WHAT YOU NEED TO DO.
From the first line below to the last, reproduce the material exactly and leave out the images.

THE INPUT.
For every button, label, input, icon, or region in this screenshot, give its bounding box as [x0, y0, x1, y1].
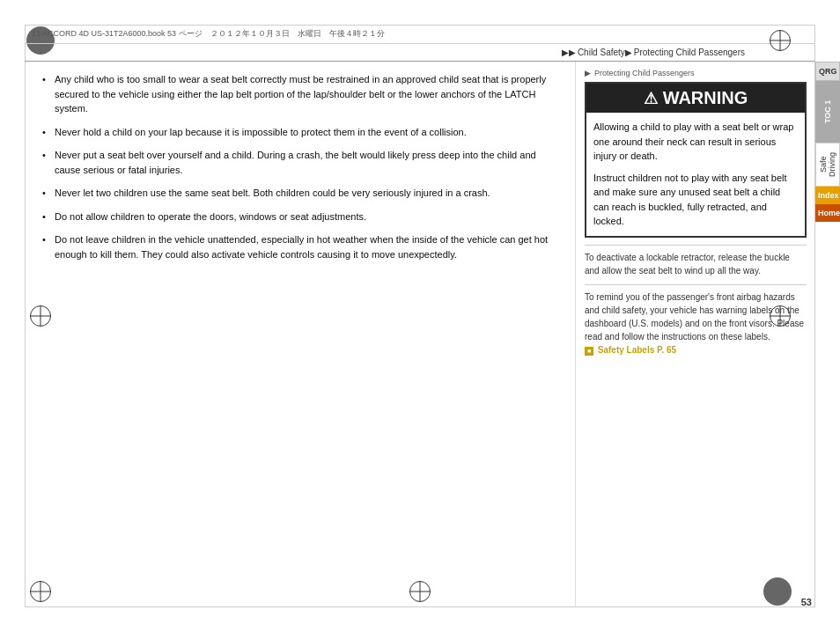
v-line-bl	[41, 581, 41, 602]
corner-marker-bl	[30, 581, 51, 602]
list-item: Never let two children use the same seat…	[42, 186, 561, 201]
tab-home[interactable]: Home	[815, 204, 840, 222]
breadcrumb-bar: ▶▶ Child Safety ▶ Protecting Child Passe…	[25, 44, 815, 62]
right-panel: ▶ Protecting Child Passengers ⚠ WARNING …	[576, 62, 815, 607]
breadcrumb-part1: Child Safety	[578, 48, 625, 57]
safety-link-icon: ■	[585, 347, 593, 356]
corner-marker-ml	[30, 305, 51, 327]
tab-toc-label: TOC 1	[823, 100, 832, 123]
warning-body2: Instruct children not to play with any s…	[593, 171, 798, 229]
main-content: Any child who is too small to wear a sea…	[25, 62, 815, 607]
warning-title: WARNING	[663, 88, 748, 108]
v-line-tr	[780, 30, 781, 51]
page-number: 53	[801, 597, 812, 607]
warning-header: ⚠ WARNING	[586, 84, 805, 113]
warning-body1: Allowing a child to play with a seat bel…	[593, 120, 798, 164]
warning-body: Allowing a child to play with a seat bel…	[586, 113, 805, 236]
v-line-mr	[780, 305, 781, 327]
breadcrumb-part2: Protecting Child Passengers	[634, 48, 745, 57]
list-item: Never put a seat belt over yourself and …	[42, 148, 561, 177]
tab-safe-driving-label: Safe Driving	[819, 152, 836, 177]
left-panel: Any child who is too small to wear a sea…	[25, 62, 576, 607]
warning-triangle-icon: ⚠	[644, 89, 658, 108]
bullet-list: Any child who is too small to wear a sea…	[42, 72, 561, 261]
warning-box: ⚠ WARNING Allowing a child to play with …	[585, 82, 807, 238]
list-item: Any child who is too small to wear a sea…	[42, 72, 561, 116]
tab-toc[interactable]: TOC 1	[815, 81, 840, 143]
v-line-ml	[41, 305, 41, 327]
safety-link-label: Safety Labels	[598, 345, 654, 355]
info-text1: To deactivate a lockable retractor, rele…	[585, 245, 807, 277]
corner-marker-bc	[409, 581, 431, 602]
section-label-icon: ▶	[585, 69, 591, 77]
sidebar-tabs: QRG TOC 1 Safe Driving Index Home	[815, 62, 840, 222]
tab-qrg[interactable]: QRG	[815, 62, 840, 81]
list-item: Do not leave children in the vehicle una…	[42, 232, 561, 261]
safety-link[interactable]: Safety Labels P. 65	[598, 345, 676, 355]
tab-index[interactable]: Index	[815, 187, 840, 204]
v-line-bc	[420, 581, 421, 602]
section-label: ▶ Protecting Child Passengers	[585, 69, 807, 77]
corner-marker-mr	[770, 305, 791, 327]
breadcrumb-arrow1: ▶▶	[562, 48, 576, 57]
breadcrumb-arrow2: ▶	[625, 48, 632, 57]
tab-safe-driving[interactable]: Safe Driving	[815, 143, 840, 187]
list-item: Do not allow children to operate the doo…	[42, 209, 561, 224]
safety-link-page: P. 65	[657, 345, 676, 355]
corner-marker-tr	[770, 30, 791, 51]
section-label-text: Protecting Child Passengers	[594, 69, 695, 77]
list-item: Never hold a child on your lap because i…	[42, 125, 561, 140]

ANSWER SECTION.
For every button, label, input, icon, or region in this screenshot, give its bounding box as [x0, y0, x1, y1].
v-line-bl	[41, 581, 41, 602]
corner-marker-bl	[30, 581, 51, 602]
list-item: Never let two children use the same seat…	[42, 186, 561, 201]
tab-home[interactable]: Home	[815, 204, 840, 222]
breadcrumb-bar: ▶▶ Child Safety ▶ Protecting Child Passe…	[25, 44, 815, 62]
right-panel: ▶ Protecting Child Passengers ⚠ WARNING …	[576, 62, 815, 607]
breadcrumb-part1: Child Safety	[578, 48, 625, 57]
safety-link-icon: ■	[585, 347, 593, 356]
corner-marker-ml	[30, 305, 51, 327]
tab-toc-label: TOC 1	[823, 100, 832, 123]
warning-body2: Instruct children not to play with any s…	[593, 171, 798, 229]
main-content: Any child who is too small to wear a sea…	[25, 62, 815, 607]
warning-title: WARNING	[663, 88, 748, 108]
v-line-tr	[780, 30, 781, 51]
page-number: 53	[801, 597, 812, 607]
warning-header: ⚠ WARNING	[586, 84, 805, 113]
warning-body1: Allowing a child to play with a seat bel…	[593, 120, 798, 164]
warning-body: Allowing a child to play with a seat bel…	[586, 113, 805, 236]
v-line-mr	[780, 305, 781, 327]
breadcrumb-part2: Protecting Child Passengers	[634, 48, 745, 57]
list-item: Never put a seat belt over yourself and …	[42, 148, 561, 177]
tab-safe-driving-label: Safe Driving	[819, 152, 836, 177]
left-panel: Any child who is too small to wear a sea…	[25, 62, 576, 607]
warning-triangle-icon: ⚠	[644, 89, 658, 108]
bullet-list: Any child who is too small to wear a sea…	[42, 72, 561, 261]
warning-box: ⚠ WARNING Allowing a child to play with …	[585, 82, 807, 238]
list-item: Any child who is too small to wear a sea…	[42, 72, 561, 116]
tab-toc[interactable]: TOC 1	[815, 81, 840, 143]
v-line-ml	[41, 305, 41, 327]
safety-link-label: Safety Labels	[598, 345, 654, 355]
info-text1: To deactivate a lockable retractor, rele…	[585, 245, 807, 277]
corner-marker-bc	[409, 581, 431, 602]
section-label-icon: ▶	[585, 69, 591, 77]
sidebar-tabs: QRG TOC 1 Safe Driving Index Home	[815, 62, 840, 222]
tab-qrg[interactable]: QRG	[815, 62, 840, 81]
list-item: Do not leave children in the vehicle una…	[42, 232, 561, 261]
safety-link[interactable]: Safety Labels P. 65	[598, 345, 676, 355]
tab-index[interactable]: Index	[815, 187, 840, 204]
v-line-bc	[420, 581, 421, 602]
section-label: ▶ Protecting Child Passengers	[585, 69, 807, 77]
corner-marker-mr	[770, 305, 791, 327]
breadcrumb-arrow1: ▶▶	[562, 48, 576, 57]
breadcrumb-arrow2: ▶	[625, 48, 632, 57]
tab-safe-driving[interactable]: Safe Driving	[815, 143, 840, 187]
list-item: Do not allow children to operate the doo…	[42, 209, 561, 224]
safety-link-page: P. 65	[657, 345, 676, 355]
corner-marker-tr	[770, 30, 791, 51]
section-label-text: Protecting Child Passengers	[594, 69, 695, 77]
list-item: Never hold a child on your lap because i…	[42, 125, 561, 140]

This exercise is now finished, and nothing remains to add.